Clients wished to turn the upper floors of this building (just above the family business), till that moment disused, into their private home, with a couple of bedrooms, a studio, and a kitchen/dining room supposed to become the heart of the new house.
It is a long and narrow plot at the town centre, with a 4-metre-width between party walls, in which the existing building already took up the whole surface. The family business, a butcher's shop, must be crossed to get the house, although the first proposal tried to resolve the access from one of the neighbours' buildings. The gabled roof was the only element linking the main volume of the former dwelling and the spaces located on the rear façade, letting between them and inner courtyard, covered but not closed.

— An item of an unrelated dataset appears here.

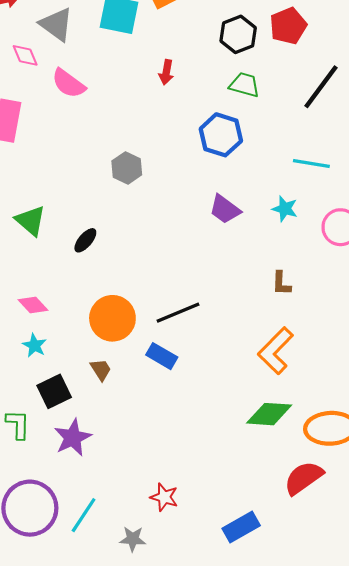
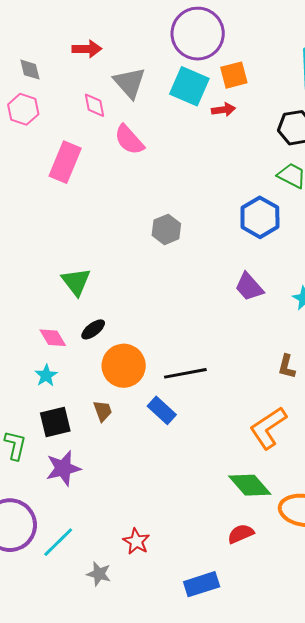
red arrow: (166, 72) -> (223, 110), moved, turned -120
green triangle: (31, 221) -> (76, 282), moved
black ellipse: (85, 240) -> (93, 329), moved
green diamond: (269, 414) -> (250, 485), turned 33
red semicircle: (304, 478) -> (241, 534), moved, size x0.7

This way, the original building could be seen from outside as a very compact volume despite having a very fragmented structure.

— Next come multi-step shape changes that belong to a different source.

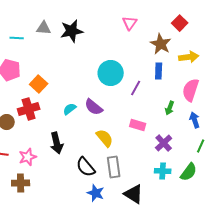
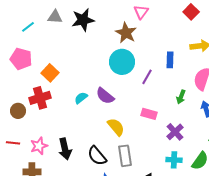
cyan line: (17, 38) -> (28, 27), turned -40
brown star: (161, 44) -> (126, 33), moved
black arrow: (57, 143) -> (65, 149), moved

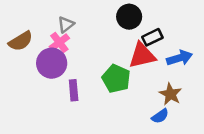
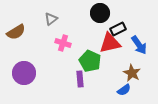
pink cross: (59, 42) -> (63, 43), moved, turned -35
blue arrow: (179, 58) -> (139, 45), turned 72
purple circle: (52, 63) -> (24, 73), moved
purple rectangle: (74, 90) -> (80, 79), moved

The project has attempted to take advantage of the great possibilities of the longitudinal section, articulating massifs and voids, staying spaces and circulations and provoking new sightlines, non-existent formerly.

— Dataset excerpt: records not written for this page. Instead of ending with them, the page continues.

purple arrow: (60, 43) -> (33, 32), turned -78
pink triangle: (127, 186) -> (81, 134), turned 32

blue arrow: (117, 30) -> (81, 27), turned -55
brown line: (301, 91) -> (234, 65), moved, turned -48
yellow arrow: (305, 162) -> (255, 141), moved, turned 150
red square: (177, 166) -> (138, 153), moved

Physically, the renovation has kept the structural wooden frame, in a good condition, expecting the rear slope of the roof, unprotected out in the open, which has been entirely replaced and modified in its geometry in order to adapt it to the functional program and the new priorities: introducing the maximum light into the inner spaces of the house. The original slab system with wooden beams has been kept, but some new elements have been introduced to be distinguished from those in existence: metallic structure painted in black for the staircase and the footbridge, a solution that, besides becoming visibly different, has helped to tighten wooden slabs themselves and to the peripheral walls. For the new part of the roof, the option has been also making different from the old: pine tree beams, cut in rectangular section, and prefab slab pieces including thermic insulation and drywall finish downwards ready to be painted, to model the new longitudinal section. An important effort has been done to take profit of the existing materials, such as the roman roof tiles, the ancient pieces of ceramic flooring (now arranged as a carpet on the dining-room), or even the ceramic supporting pieces of the removed roof slab now used as the terrace paving.
By retiring the partitions of the first floor and the new roof section, the house has now a main central element, a continuous space that gathers all daytime functions: living-room, kitchen and dining-room, which, situated at the ancient courtyard, grows vertical in a three-storey height to the skylight. At the second floor there are two bedrooms, facing outdoors on each façade, with the main bedroom on the rear side, pushing its volume over the dining-room, and to which it is necessary to access by crossing a footbridge. From this footbridge, or even from the bedroom, there are oblique sightlines both of the first floor and the lower side of the roof with its new wooden beams. At the third floor there is an open studio, a third bathroom and the exit to the terrace (defined as the opposite of the courtyard volume) oriented to sunlight and which permits sightseeing further than the nearest buildings. There has been also built up an attic to put up the butcher’s installations, until now located at the first floor.